We will be traveling to the Mainz/Frankfurt area of Germany with our 5-year-old daughter over the Christmas holidays to visit friends, and perhaps taking a short side trip to Paris as well. We will be in the area for about a week and a half. We were wondering about interesting places to visit and things to do, as this is our first trip to Germany. I hear the Christmas fairs in Frankfurt are great. Any other highlights in the area to see? We would love to learn about the local Christmas customs and perhaps catch some music concerts, dance, or theater as well (any great local Nutcrackers or Christmas plays for children?) We could also take short trips out to Heidelberg, etc., although we could use some tips on how to navigate the seemingly complex German rail system. As this is our daughter's first trip abroad, recommendations for books that might introduce German customs, especially at Christmas time, would be very useful. A German language/phrase book for children (and adults!) might also be helpful. Also, we would like to take a side trip to Paris to visit a dear friend who has been very ill. Any recommendations on inexpensive flights or trains between Frankfurt and Paris? Looking forward to a European Christmas
About taking your 5 year old to Germany over Christmas. Wonderful idea! We took our 4 and 2 year olds a couple years ago, to that same region, where I had also lived as a child and college student for upwards of 7 years. Advice: it gets dark in mid afternoon, so plan accordingly. The Christmas markets of Rudesheim (on the Rhein river) and Rothenburg ( a little south) are actually not crowded , despite summer crowds in those touristy , but good little towns. Even at nighttime it is charming, safe, and interesting. Visit a couple castles on the Rhein, too. In Mainz you have the Gutenberg museum with his printing press and original Bible, plus a medieval cathedral. In Wiesbaden, next door, you have a pedestrian shopping zone , plus the Bonifatius Church, and at night, it is a little Christmas Markt. You might stay away from crowded big city zones (Frankfurt downtown) and go to the smaller villages or towns. Marksburg castle is a drive north, but amazing medieval fortress. Bingen , also on the east side of the Rhein is home to St. Hildegard's home, church (with heated kneelers!),town, songs, and a wonderful bookstore that sells also nativity pieces and wines and honey, made in her convent gardens. I loved my childhood there! Frieda
We are a family, two parents, a 9 year old and an 11 year old. We have a stopover in Munich for a night, arriving at 6pm and then leaving at 6am the next day. By the time we get through customs, who knows what time it will be. Does anyone have any recommendations for where we should stay or dine and whether we should try to get a view of the city, or should I just accept that we'll see nothing and make reservations at an airport near the hotel? anon
The Munich Airport is quite a ways from downtown Munich. I would recommend that you get a hotel for the night close to the airport - there is a Kempinski rigth at the airport ($$$). Once you settled in, you have three options:
(A) go downtown taking PUBLIC TRANSPORTATION - that is the S-Bahn - (not a taxi - costs you a fortune!) - and go straight downtown to the Marienplatz. Have dinner there at one of the many great places. All are good! The S-Bahn trip takes about 30 minutes each way.
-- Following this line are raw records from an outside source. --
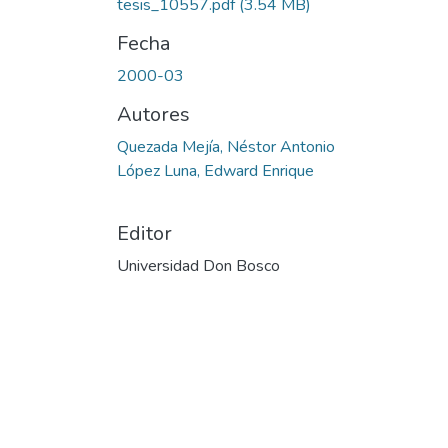
tesis_10557.pdf
(3.54 MB)
Fecha
2000-03
Autores
Quezada Mejía, Néstor Antonio
López Luna, Edward Enrique
Editor
Universidad Don Bosco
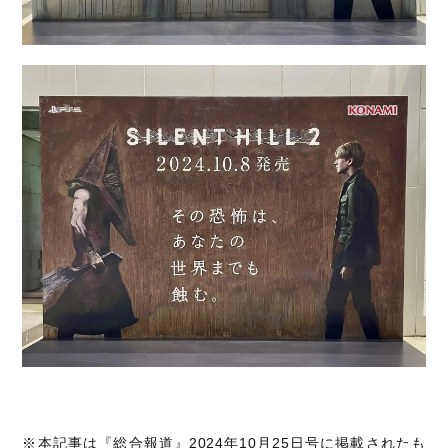
※本記事は『総合報道』2024年10月25日号に掲載されたも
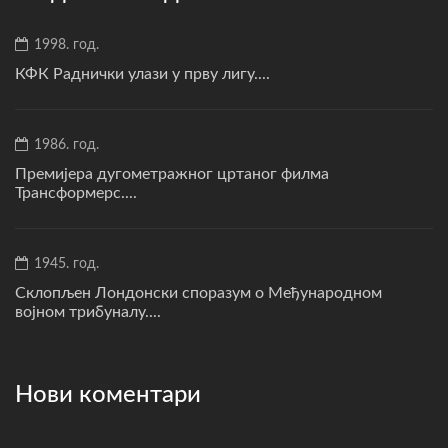
1998. год.
КФК Раднички улази у прву лигу....
1986. год.
Премијера дугометражног цртаног филма
Трансформерс....
1945. год.
Склопљен Лондонски споразум о Међународном
војном трибуналу....
Нови коментари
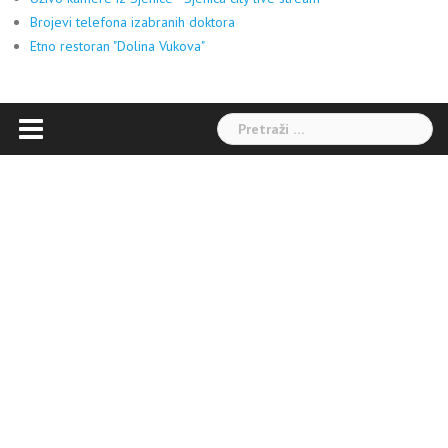
Brojevi telefona izabranih doktora
Etno restoran "Dolina Vukova"
Pretraga:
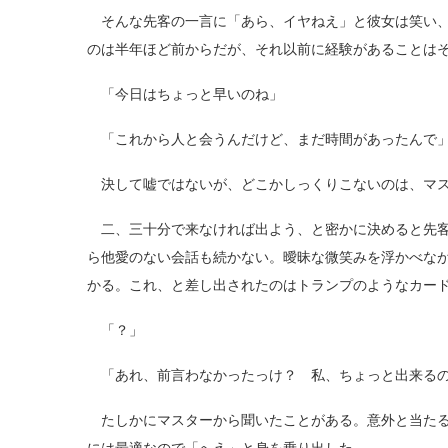
そんな先客の一言に「あら、イヤねえ」と彼女は笑い、
のは半年ほど前からだが、それ以前に経験があることは
「今日はちょっと早いのね」
「これから人と会うんだけど、まだ時間があったんで
決して嘘ではないが、どこかしっくりこないのは、マス
二、三十分で来なければ出よう、と密かに決めると先客
ら他愛のない会話も続かない。曖昧な微笑みを浮かべな
かる。これ、と差し出されたのはトランプのようなカー
「？」
「あれ、前言わなかったっけ？ 私、ちょっと出来るの
たしかにマスターから聞いたことがある。意外と当たる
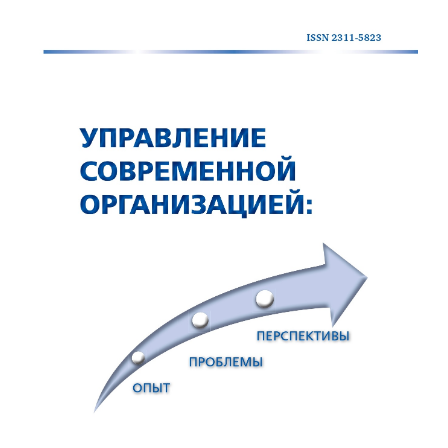
Статья
боковой
панели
(B) a ''quicker'' option is to get a cab ride to one of the smaller towns around the airport and have a nice Bavarian dinner in one of the restaurants (''Gasthaus''). The towns are: Freising, Neufahrn bei Freising, Erding, etc.
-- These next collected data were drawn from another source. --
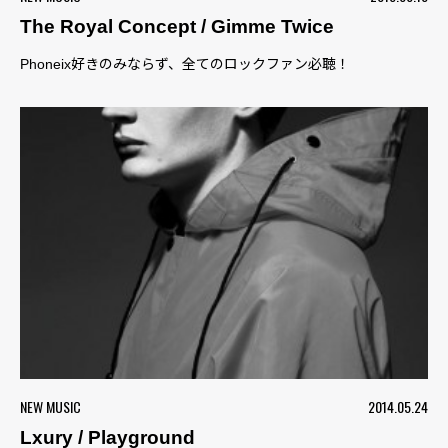
The Royal Concept / Gimme Twice
Phoneix好きのみならず、全てのロックファン必聴！
NEW MUSIC
2014.05.24
Lxury / Playground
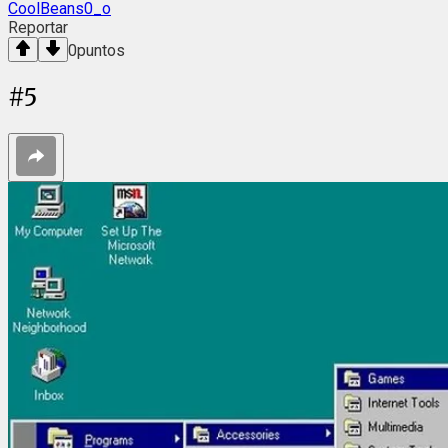
CoolBeans0_o
Reportar
0
puntos
#
5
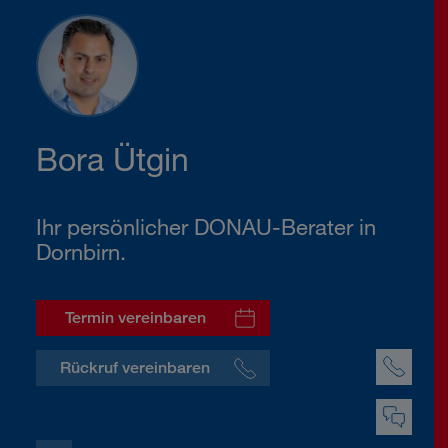
Bora Ütgin
Ihr persönlicher DONAU-Berater in
Dornbirn.
Termin vereinbaren
Rückruf vereinbaren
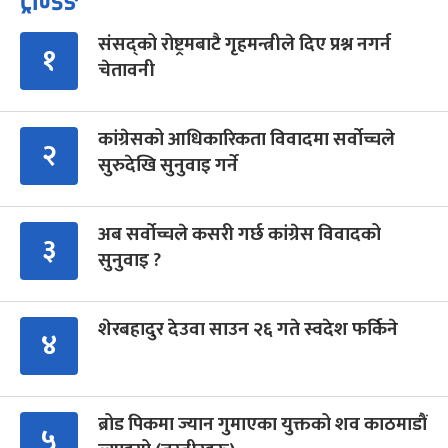
ट्रेन्डिङ
संसद्को रोष्ट्रमबाटै गृहमन्त्रीले दिए प्रश्न नगर्न
१
चेतावनी
कांग्रेसको आधिकारिकता विवादमा सर्वोच्चले
२
सुरुदेखि सुनुवाइ गर्ने
अब सर्वोच्चले कसरी गर्छ कांग्रेस विवादको
३
सुनुवाइ ?
शेरबहादुर देउवा साउन २६ गते स्वदेश फर्किने
४
ब्रोड पिकमा ज्यान गुमाएका युक्तको शव काठमाडौं
५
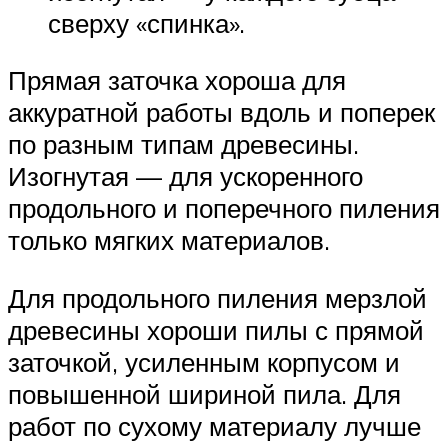
сверху «спинка».
Прямая заточка хороша для
аккуратной работы вдоль и поперек
по разным типам древесины.
Изогнутая — для ускоренного
продольного и поперечного пиления
только мягких материалов.
Для продольного пиления мерзлой
древесины хороши пилы с прямой
заточкой, усиленным корпусом и
повышенной шириной пила. Для
работ по сухому материалу лучше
(C) although this option is right IN the aiport, it's probably the least stressful and still very enjoyable: go to the Airbraeu - a micro brewery with a wonderful restaurant right between Terminal 1 and 2. Have a beer and relax! S
It's hard to be in a great new town and not check it out, but if I were you, I wouldn't plan to see much. You and your family will likely be tired, you don't know what time you'll leave the airport, and it would take you about 45 minutes to get downtown. But the real clincher for me is your 6 am flight---even if you stay near the airport, you'll have to be up by 4 or so. That's a lot of tiring travel, especially for kids.
If it were me, I'd plan to stay in one of the boring old chains by the airport. Then if it turned out we all felt perky enough, I'd cab downtown (or take the S-Bahn, much cheaper) and have dinner, maybe someplace fun like the Augustiner Bierhalle, wander around Marienplatz, then get some sleep. Have a great trip DL
I have 4 kids and had a hard time finding accommodations in Munich. We actually checked out early and wound up staying in a guesthouse in Dachau. The accommodations were fantastic, sorry can’t remember the name of the guesthouse. We found several excellent restaurants in Dachau and had one of the best meals in one just down the road from McDonalds. (And it was inexpensive.)
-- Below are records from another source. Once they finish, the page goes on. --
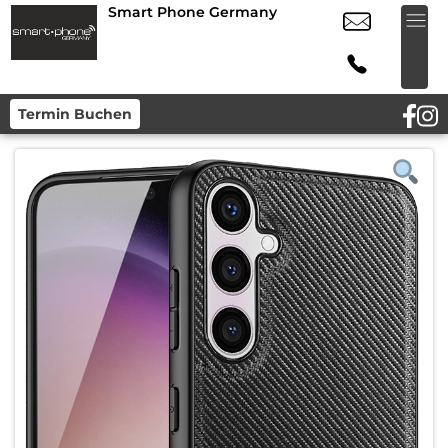
Smart Phone Germany
Termin Buchen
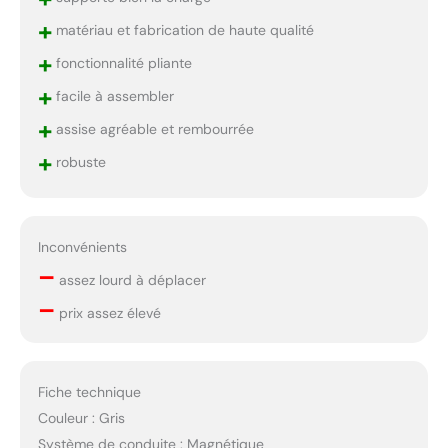
+
matériau et fabrication de haute qualité
+
fonctionnalité pliante
+
facile à assembler
+
assise agréable et rembourrée
+
robuste
Inconvénients
–
assez lourd à déplacer
–
prix assez élevé
Fiche technique
Couleur : Gris
Système de conduite : Magnétique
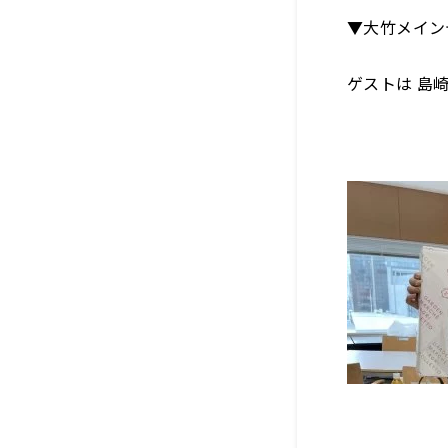
▼大竹メイン
ゲストは 島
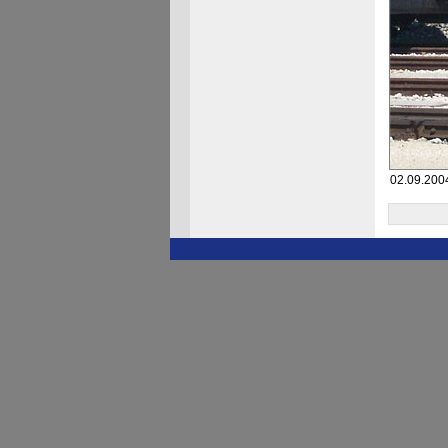
02.09.200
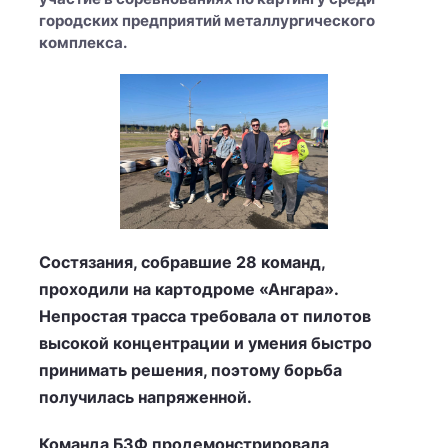
городских предприятий металлургического
комплекса.
Состязания, собравшие 28 команд,
проходили на картодроме «Ангара».
Непростая трасса требовала от пилотов
высокой концентрации и умения быстро
принимать решения, поэтому борьба
получилась напряженной.
Команда БЗФ продемонстрировала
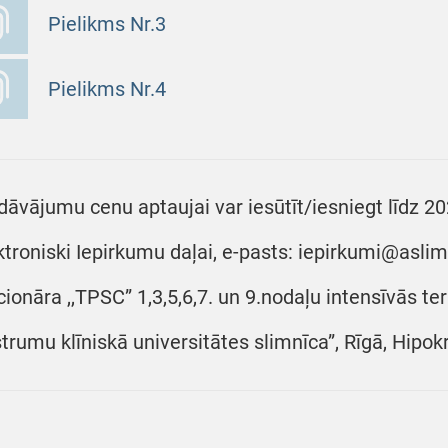
Pielikms Nr.3
Pielikms Nr.4
dāvājumu cenu aptaujai var iesūtīt/iesniegt līdz 20
ktroniski Iepirkumu daļai, e-pasts: iepirkumi@aslimn
cionāra ,,TPSC” 1,3,5,6,7. un 9.nodaļu intensīvās ter
trumu klīniskā universitātes slimnīca”, Rīgā, Hipokr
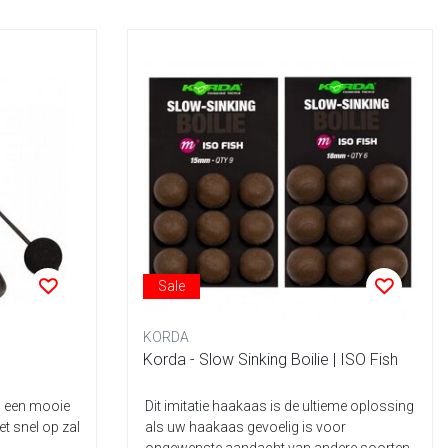
Sale
KORDA
Korda - Slow Sinking Boilie | ISO Fish
an een mooie
Dit imitatie haakaas is de ultieme oplossing
et snel op zal
als uw haakaas gevoelig is voor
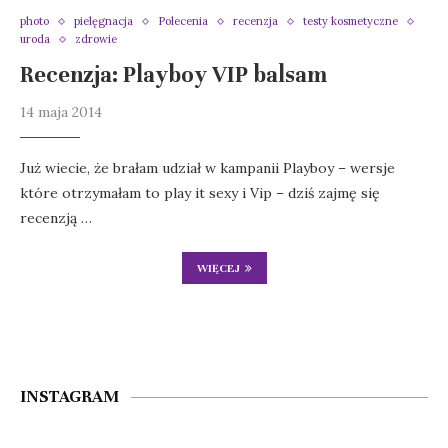
photo
pielęgnacja
Polecenia
recenzja
testy kosmetyczne
uroda
zdrowie
Recenzja: Playboy VIP balsam
14 maja 2014
Już wiecie, że brałam udział w kampanii Playboy – wersje
które otrzymałam to play it sexy i Vip – dziś zajmę się
recenzją …
WIĘCEJ
INSTAGRAM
You can find tons of places to eat around Marienplatz. Try the Bürgerbräukeller or at least visti it. Since you have kids, I would visit the White Rose memorial. I took my kids there after they were taught about Sophie and Hans Scholl, and Christopher Probst. After returning the states I wanted to lean about it and found this http://www.historyplace.com/pointsofview/white-rose1.htm What a powerful message this is for kids Dougg
Hope this isn't too late, but as someone who lived in Munich 8 years and traveled from that airport weekly, I feel confident answering you. My simple answer is: stay put. The Munich airport is far outside the city (40 Mins and 50 Euros by cab or even longer by train) and with the stress of checking in and out of a hotel PLUS the risk that you'll miss your flight if anything goes wrong...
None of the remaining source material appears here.